The TV channel could not immediately be reached for comment and the Kremlin declined comment on today’s developments.
Edward Snowden, 30, who revealed details of a US intelligence program to monitor internet activity, went to Moscow’s Sheremetyevo airport on June 23 and was believed to be headed for Cuba.
But he did not board that flight is believed to have been stranded in the airport’s transit lounge ever since.
Venezuelan President Nicolas Maduro had already offered asylum to Edward Snowden while Bolivia and Nicaragua said they too would grant asylum to the American fugitive.
Ecuador said it will consider any asylum request.
Nicolas Maduro said it is perhaps the world’s “first collective humanitarian asylum” with various countries saying: “Come here!”
But the United States has cancelled Edward Snowden’s passport and it is unclear if he has travel documents he would need to leave Moscow.
Nicolas Maduro said Edward Snowden “will have to decide when he flies here, if he finally wants to travel here”.
On Friday he said: “As head of state, the government of the Bolivarian Republic of Venezuela decided to offer humanitarian asylum to the young American Edward Snowden so that he can live (without) … persecution from the empire.”
Nicolas Maduro made the offer during a speech marking the anniversary of Venezuela’s independence. It was not immediately clear if there were any conditions to Venezuela’s offer.
“In the name of America’s dignity … I have decided to offer humanitarian asylum to Edward Snowden,” Nicolas Maduro proclaimed during a military parade marking the country’s Independence Day.
“He is a young man who has told the truth, in the spirit of rebellion, about the United States spying on the whole world,” Nicolas Maduro said.

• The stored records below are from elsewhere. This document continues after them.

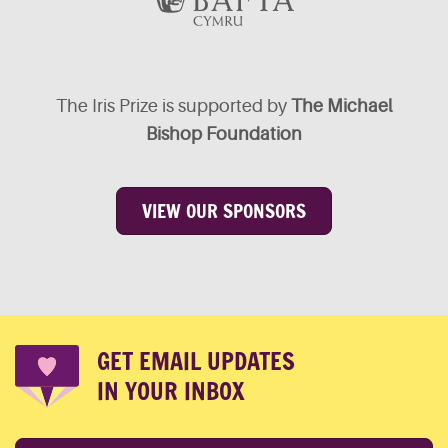
The Iris Prize is supported by
The Michael
Bishop Foundation
VIEW OUR SPONSORS
GET EMAIL UPDATES
IN YOUR INBOX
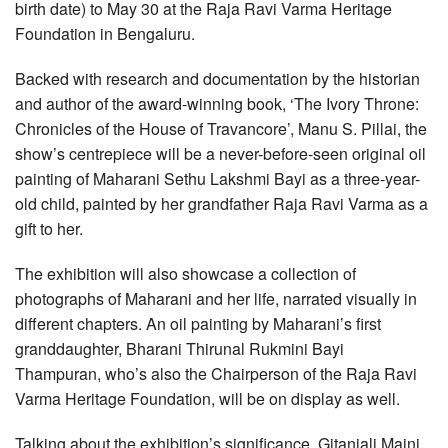
birth date) to May 30 at the Raja Ravi Varma Heritage
Foundation in Bengaluru.
Backed with research and documentation by the historian
and author of the award-winning book, ‘The Ivory Throne:
Chronicles of the House of Travancore’, Manu S. Pillai, the
show’s centrepiece will be a never-before-seen original oil
painting of Maharani Sethu Lakshmi Bayi as a three-year-
old child, painted by her grandfather Raja Ravi Varma as a
gift to her.
The exhibition will also showcase a collection of
photographs of Maharani and her life, narrated visually in
different chapters. An oil painting by Maharani’s first
granddaughter, Bharani Thirunal Rukmini Bayi
Thampuran, who’s also the Chairperson of the Raja Ravi
Varma Heritage Foundation, will be on display as well.
Talking about the exhibition’s significance, Gitanjali Maini,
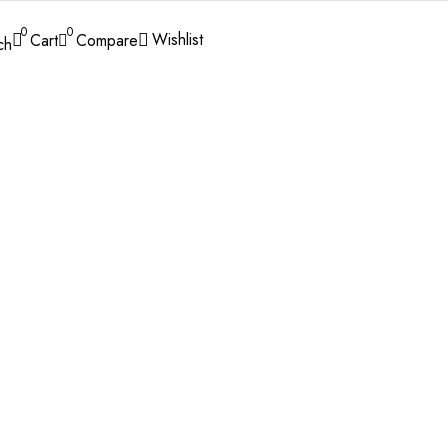
0
0
Wishlist
Cart
Compare
ch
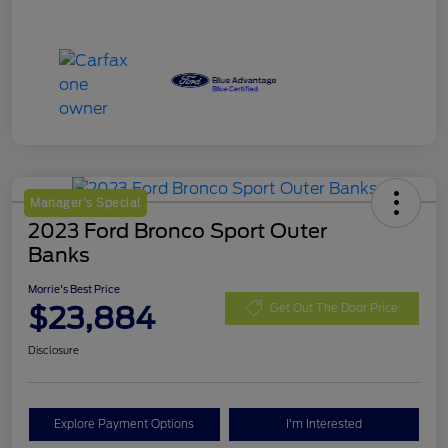
Manager's Special
2023 Ford Bronco Sport Outer
Banks
Morrie's Best Price
$23,884
Get Out The Door Price
Disclosure
Explore Payment Options
I'm Interested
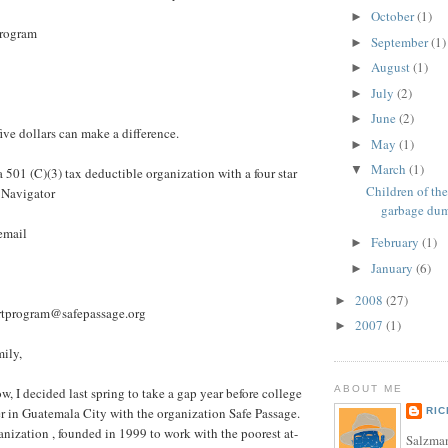
October
(1)
►
Program
September
(1)
►
August
(1)
►
July
(2)
►
June
(2)
►
ive dollars can make a difference.
May
(1)
►
March
(1)
▼
 a 501 (C)(3) tax deductible organization with a four star
Children of th
 Navigator
garbage du
 email
February
(1)
►
January
(6)
►
2008
(27)
►
artprogram@safepassage.org
2007
(1)
►
mily,
ABOUT ME
, I decided last spring to take a gap year before college
er in Guatemala City with the organization Safe Passage.
RI
anization , founded in 1999 to work with the poorest at-
Salzman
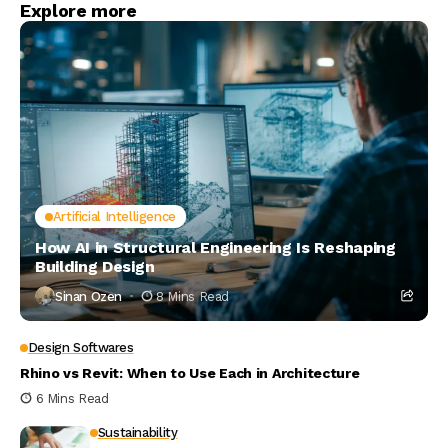
Explore more
Artificial Intelligence
How AI in Structural Engineering Is Reshaping
Building Design
Sinan Ozen
8 Mins Read
Design Softwares
Rhino vs Revit: When to Use Each in Architecture
6 Mins Read
Sustainability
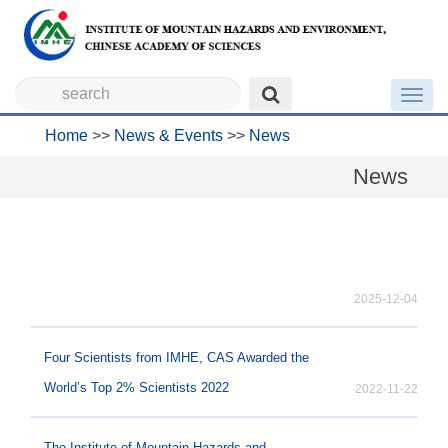
Toggl
navig
Home
>>
News & Events
>>
News
News
2025-12-04
Four Scientists from IMHE, CAS Awarded the
World’s Top 2% Scientists 2022
2022-11-22
The Institute of Mountain Hazards and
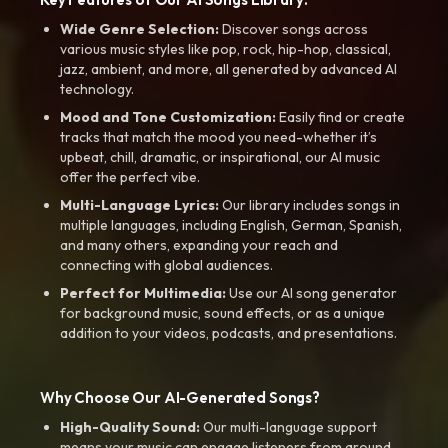
Wide Genre Selection:
Discover songs across
various music styles like pop, rock, hip-hop, classical,
jazz, ambient, and more, all generated by advanced AI
technology.
Mood and Tone Customization:
Easily find or create
tracks that match the mood you need-whether it’s
upbeat, chill, dramatic, or inspirational, our AI music
offer the perfect vibe.
Multi-Language Lyrics:
Our library includes songs in
multiple languages, including English, German, Spanish,
and many others, expanding your reach and
connecting with global audiences.
Perfect for Multimedia:
Use our AI song generator
for background music, sound effects, or as a unique
addition to your videos, podcasts, and presentations.
Why Choose Our AI-Generated Songs?
High-Quality Sound:
Our multi-language support
means your music can engage listeners from around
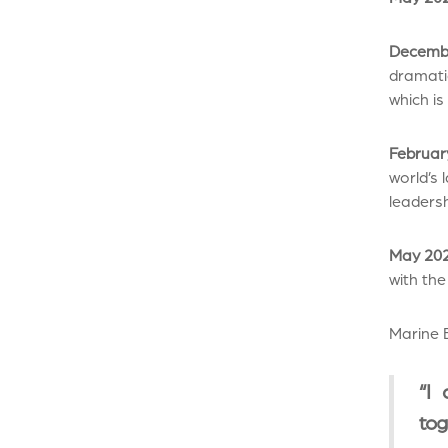
Decembe
dramati
which is
Februar
world’s 
leadersh
May 202
with the
Marine B
“I 
tog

But the Obama administration said yesterday that U.S. diplomats are working behind the scenes to make it difficult for Edward Snowden to find safe harbor in any of the nations that have offered him asylum.
Edward Snowden has received a temporary travel document to fly to Caracas, Venezuela, and both Bolivia and Nicaragua have also offered him political asylum, but White House Press Secretary Jay Carney told reporters during his regular briefing that the United States will do what it can to stop him.
“The United States has been in touch via diplomatic and law enforcement channels with countries through which Mr. Snowden might transit or which might serve as final destinations for Mr. Snowden,” Jay Carney said.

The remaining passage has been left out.